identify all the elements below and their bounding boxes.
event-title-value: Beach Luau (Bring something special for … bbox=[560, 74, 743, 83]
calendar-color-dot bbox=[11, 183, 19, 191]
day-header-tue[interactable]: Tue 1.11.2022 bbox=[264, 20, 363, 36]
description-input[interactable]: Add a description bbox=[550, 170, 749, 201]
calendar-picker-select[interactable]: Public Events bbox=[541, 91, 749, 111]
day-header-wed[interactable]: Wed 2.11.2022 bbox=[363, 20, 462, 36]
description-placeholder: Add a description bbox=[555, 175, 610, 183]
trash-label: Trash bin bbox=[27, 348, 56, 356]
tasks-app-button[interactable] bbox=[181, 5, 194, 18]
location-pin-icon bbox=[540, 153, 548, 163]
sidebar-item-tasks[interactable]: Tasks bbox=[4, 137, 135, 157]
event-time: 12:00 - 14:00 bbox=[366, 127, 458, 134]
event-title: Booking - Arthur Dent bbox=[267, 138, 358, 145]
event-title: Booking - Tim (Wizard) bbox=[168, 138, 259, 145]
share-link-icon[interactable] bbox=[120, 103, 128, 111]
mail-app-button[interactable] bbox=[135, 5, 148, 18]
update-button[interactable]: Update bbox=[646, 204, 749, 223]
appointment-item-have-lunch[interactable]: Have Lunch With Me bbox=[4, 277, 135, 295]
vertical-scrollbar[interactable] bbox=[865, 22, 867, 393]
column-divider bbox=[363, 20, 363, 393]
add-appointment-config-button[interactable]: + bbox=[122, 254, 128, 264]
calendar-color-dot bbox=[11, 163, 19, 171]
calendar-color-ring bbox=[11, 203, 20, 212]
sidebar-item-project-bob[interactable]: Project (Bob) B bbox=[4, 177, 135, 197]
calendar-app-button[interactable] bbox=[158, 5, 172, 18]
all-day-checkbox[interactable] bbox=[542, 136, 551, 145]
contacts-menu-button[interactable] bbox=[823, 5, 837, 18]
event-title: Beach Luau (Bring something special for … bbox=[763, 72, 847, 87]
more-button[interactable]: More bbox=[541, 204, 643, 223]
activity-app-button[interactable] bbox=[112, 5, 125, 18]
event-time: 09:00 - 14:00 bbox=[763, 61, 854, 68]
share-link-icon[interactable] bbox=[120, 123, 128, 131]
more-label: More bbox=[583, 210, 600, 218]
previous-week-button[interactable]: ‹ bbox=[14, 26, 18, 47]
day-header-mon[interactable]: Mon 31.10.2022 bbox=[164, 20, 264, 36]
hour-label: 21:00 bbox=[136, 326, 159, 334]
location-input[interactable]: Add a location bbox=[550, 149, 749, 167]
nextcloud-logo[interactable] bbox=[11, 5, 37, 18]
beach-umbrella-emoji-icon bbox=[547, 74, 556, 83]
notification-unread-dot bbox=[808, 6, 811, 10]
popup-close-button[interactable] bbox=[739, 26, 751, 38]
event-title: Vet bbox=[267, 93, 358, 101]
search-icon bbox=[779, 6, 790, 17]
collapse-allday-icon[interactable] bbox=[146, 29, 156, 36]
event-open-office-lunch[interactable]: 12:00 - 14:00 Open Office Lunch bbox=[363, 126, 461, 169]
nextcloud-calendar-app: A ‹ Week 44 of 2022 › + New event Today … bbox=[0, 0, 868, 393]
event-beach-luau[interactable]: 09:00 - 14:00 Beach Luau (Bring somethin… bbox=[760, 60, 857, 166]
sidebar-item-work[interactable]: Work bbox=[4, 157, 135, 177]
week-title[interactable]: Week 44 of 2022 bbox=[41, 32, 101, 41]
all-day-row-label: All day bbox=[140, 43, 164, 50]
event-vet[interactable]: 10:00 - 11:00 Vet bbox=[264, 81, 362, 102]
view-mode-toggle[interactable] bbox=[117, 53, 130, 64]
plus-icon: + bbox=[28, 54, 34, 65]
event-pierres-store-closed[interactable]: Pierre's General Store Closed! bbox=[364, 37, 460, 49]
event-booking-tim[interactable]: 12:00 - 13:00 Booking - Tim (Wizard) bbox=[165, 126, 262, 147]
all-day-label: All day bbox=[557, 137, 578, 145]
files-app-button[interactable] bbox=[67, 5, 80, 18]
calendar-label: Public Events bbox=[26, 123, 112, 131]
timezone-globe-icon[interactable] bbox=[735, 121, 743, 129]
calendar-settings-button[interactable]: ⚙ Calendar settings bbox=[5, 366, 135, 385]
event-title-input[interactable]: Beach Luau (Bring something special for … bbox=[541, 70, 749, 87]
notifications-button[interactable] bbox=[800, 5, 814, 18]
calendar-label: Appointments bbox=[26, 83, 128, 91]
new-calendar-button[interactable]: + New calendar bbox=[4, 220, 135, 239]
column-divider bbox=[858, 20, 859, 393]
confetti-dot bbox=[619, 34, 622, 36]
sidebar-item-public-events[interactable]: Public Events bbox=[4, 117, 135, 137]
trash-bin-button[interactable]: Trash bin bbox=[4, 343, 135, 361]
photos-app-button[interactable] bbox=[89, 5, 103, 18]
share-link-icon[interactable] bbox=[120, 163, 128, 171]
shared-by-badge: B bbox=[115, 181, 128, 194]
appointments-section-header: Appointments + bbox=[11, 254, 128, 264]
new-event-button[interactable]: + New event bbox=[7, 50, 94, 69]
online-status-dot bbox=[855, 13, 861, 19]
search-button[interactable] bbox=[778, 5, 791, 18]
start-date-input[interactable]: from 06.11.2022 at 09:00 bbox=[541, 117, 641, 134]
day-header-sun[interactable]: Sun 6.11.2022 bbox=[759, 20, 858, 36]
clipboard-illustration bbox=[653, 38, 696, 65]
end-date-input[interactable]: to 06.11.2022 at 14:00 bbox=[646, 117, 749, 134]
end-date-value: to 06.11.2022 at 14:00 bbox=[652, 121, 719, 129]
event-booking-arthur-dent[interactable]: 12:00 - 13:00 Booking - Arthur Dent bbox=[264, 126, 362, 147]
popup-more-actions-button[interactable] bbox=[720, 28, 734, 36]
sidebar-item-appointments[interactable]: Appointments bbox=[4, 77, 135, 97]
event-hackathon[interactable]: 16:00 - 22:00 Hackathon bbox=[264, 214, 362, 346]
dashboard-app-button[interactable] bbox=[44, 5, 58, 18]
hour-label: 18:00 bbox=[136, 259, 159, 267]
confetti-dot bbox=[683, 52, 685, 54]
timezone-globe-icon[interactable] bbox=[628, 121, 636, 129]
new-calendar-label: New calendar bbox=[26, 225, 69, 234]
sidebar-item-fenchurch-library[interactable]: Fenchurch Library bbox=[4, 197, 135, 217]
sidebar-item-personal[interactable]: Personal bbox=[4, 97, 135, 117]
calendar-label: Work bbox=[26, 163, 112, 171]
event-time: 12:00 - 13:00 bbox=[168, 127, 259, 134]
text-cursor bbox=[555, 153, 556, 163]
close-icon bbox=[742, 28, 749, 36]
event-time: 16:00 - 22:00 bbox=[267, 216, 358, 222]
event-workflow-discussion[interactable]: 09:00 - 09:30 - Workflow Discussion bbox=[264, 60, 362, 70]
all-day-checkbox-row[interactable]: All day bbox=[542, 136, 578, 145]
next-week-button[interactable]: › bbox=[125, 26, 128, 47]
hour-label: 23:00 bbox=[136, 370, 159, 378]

********

Exercise instructions:
Having read the entries, repeat them all exactly.

Written answer:
identify all the elements below and their bounding boxes.
event-title-value: Beach Luau (Bring something special for … bbox=[560, 74, 743, 83]
calendar-color-dot bbox=[11, 183, 19, 191]
day-header-tue[interactable]: Tue 1.11.2022 bbox=[264, 20, 363, 36]
description-input[interactable]: Add a description bbox=[550, 170, 749, 201]
calendar-picker-select[interactable]: Public Events bbox=[541, 91, 749, 111]
day-header-wed[interactable]: Wed 2.11.2022 bbox=[363, 20, 462, 36]
description-placeholder: Add a description bbox=[555, 175, 610, 183]
trash-label: Trash bin bbox=[27, 348, 56, 356]
tasks-app-button[interactable] bbox=[181, 5, 194, 18]
location-pin-icon bbox=[540, 153, 548, 163]
sidebar-item-tasks[interactable]: Tasks bbox=[4, 137, 135, 157]
event-time: 12:00 - 14:00 bbox=[366, 127, 458, 134]
event-title: Booking - Arthur Dent bbox=[267, 138, 358, 145]
event-title: Booking - Tim (Wizard) bbox=[168, 138, 259, 145]
share-link-icon[interactable] bbox=[120, 103, 128, 111]
mail-app-button[interactable] bbox=[135, 5, 148, 18]
update-button[interactable]: Update bbox=[646, 204, 749, 223]
appointment-item-have-lunch[interactable]: Have Lunch With Me bbox=[4, 277, 135, 295]
vertical-scrollbar[interactable] bbox=[865, 22, 867, 393]
column-divider bbox=[363, 20, 363, 393]
add-appointment-config-button[interactable]: + bbox=[122, 254, 128, 264]
calendar-color-dot bbox=[11, 163, 19, 171]
calendar-color-ring bbox=[11, 203, 20, 212]
sidebar-item-project-bob[interactable]: Project (Bob) B bbox=[4, 177, 135, 197]
calendar-app-button[interactable] bbox=[158, 5, 172, 18]
all-day-checkbox[interactable] bbox=[542, 136, 551, 145]
contacts-menu-button[interactable] bbox=[823, 5, 837, 18]
event-title: Beach Luau (Bring something special for … bbox=[763, 72, 847, 87]
more-button[interactable]: More bbox=[541, 204, 643, 223]
activity-app-button[interactable] bbox=[112, 5, 125, 18]
event-time: 09:00 - 14:00 bbox=[763, 61, 854, 68]
share-link-icon[interactable] bbox=[120, 123, 128, 131]
more-label: More bbox=[583, 210, 600, 218]
previous-week-button[interactable]: ‹ bbox=[14, 26, 18, 47]
day-header-mon[interactable]: Mon 31.10.2022 bbox=[164, 20, 264, 36]
hour-label: 21:00 bbox=[136, 326, 159, 334]
location-input[interactable]: Add a location bbox=[550, 149, 749, 167]
nextcloud-logo[interactable] bbox=[11, 5, 37, 18]
beach-umbrella-emoji-icon bbox=[547, 74, 556, 83]
notification-unread-dot bbox=[808, 6, 811, 10]
popup-close-button[interactable] bbox=[739, 26, 751, 38]
event-title: Vet bbox=[267, 93, 358, 101]
search-icon bbox=[779, 6, 790, 17]
collapse-allday-icon[interactable] bbox=[146, 29, 156, 36]
event-open-office-lunch[interactable]: 12:00 - 14:00 Open Office Lunch bbox=[363, 126, 461, 169]
nextcloud-calendar-app: A ‹ Week 44 of 2022 › + New event Today … bbox=[0, 0, 868, 393]
event-beach-luau[interactable]: 09:00 - 14:00 Beach Luau (Bring somethin… bbox=[760, 60, 857, 166]
sidebar-item-work[interactable]: Work bbox=[4, 157, 135, 177]
week-title[interactable]: Week 44 of 2022 bbox=[41, 32, 101, 41]
all-day-row-label: All day bbox=[140, 43, 164, 50]
event-vet[interactable]: 10:00 - 11:00 Vet bbox=[264, 81, 362, 102]
view-mode-toggle[interactable] bbox=[117, 53, 130, 64]
plus-icon: + bbox=[28, 54, 34, 65]
event-pierres-store-closed[interactable]: Pierre's General Store Closed! bbox=[364, 37, 460, 49]
event-booking-tim[interactable]: 12:00 - 13:00 Booking - Tim (Wizard) bbox=[165, 126, 262, 147]
all-day-label: All day bbox=[557, 137, 578, 145]
files-app-button[interactable] bbox=[67, 5, 80, 18]
calendar-label: Public Events bbox=[26, 123, 112, 131]
timezone-globe-icon[interactable] bbox=[735, 121, 743, 129]
calendar-settings-button[interactable]: ⚙ Calendar settings bbox=[5, 366, 135, 385]
event-title-input[interactable]: Beach Luau (Bring something special for … bbox=[541, 70, 749, 87]
notifications-button[interactable] bbox=[800, 5, 814, 18]
calendar-label: Appointments bbox=[26, 83, 128, 91]
new-calendar-button[interactable]: + New calendar bbox=[4, 220, 135, 239]
column-divider bbox=[858, 20, 859, 393]
confetti-dot bbox=[619, 34, 622, 36]
sidebar-item-public-events[interactable]: Public Events bbox=[4, 117, 135, 137]
trash-bin-button[interactable]: Trash bin bbox=[4, 343, 135, 361]
photos-app-button[interactable] bbox=[89, 5, 103, 18]
share-link-icon[interactable] bbox=[120, 163, 128, 171]
shared-by-badge: B bbox=[115, 181, 128, 194]
appointments-section-header: Appointments + bbox=[11, 254, 128, 264]
new-event-button[interactable]: + New event bbox=[7, 50, 94, 69]
online-status-dot bbox=[855, 13, 861, 19]
search-button[interactable] bbox=[778, 5, 791, 18]
start-date-input[interactable]: from 06.11.2022 at 09:00 bbox=[541, 117, 641, 134]
day-header-sun[interactable]: Sun 6.11.2022 bbox=[759, 20, 858, 36]
clipboard-illustration bbox=[653, 38, 696, 65]
end-date-input[interactable]: to 06.11.2022 at 14:00 bbox=[646, 117, 749, 134]
end-date-value: to 06.11.2022 at 14:00 bbox=[652, 121, 719, 129]
event-booking-arthur-dent[interactable]: 12:00 - 13:00 Booking - Arthur Dent bbox=[264, 126, 362, 147]
popup-more-actions-button[interactable] bbox=[720, 28, 734, 36]
sidebar-item-appointments[interactable]: Appointments bbox=[4, 77, 135, 97]
event-hackathon[interactable]: 16:00 - 22:00 Hackathon bbox=[264, 214, 362, 346]
dashboard-app-button[interactable] bbox=[44, 5, 58, 18]
hour-label: 18:00 bbox=[136, 259, 159, 267]
confetti-dot bbox=[683, 52, 685, 54]
timezone-globe-icon[interactable] bbox=[628, 121, 636, 129]
new-calendar-label: New calendar bbox=[26, 225, 69, 234]
sidebar-item-fenchurch-library[interactable]: Fenchurch Library bbox=[4, 197, 135, 217]
sidebar-item-personal[interactable]: Personal bbox=[4, 97, 135, 117]
calendar-label: Work bbox=[26, 163, 112, 171]
event-time: 12:00 - 13:00 bbox=[168, 127, 259, 134]
text-cursor bbox=[555, 153, 556, 163]
close-icon bbox=[742, 28, 749, 36]
event-time: 16:00 - 22:00 bbox=[267, 216, 358, 222]
event-workflow-discussion[interactable]: 09:00 - 09:30 - Workflow Discussion bbox=[264, 60, 362, 70]
all-day-checkbox-row[interactable]: All day bbox=[542, 136, 578, 145]
next-week-button[interactable]: › bbox=[125, 26, 128, 47]
hour-label: 23:00 bbox=[136, 370, 159, 378]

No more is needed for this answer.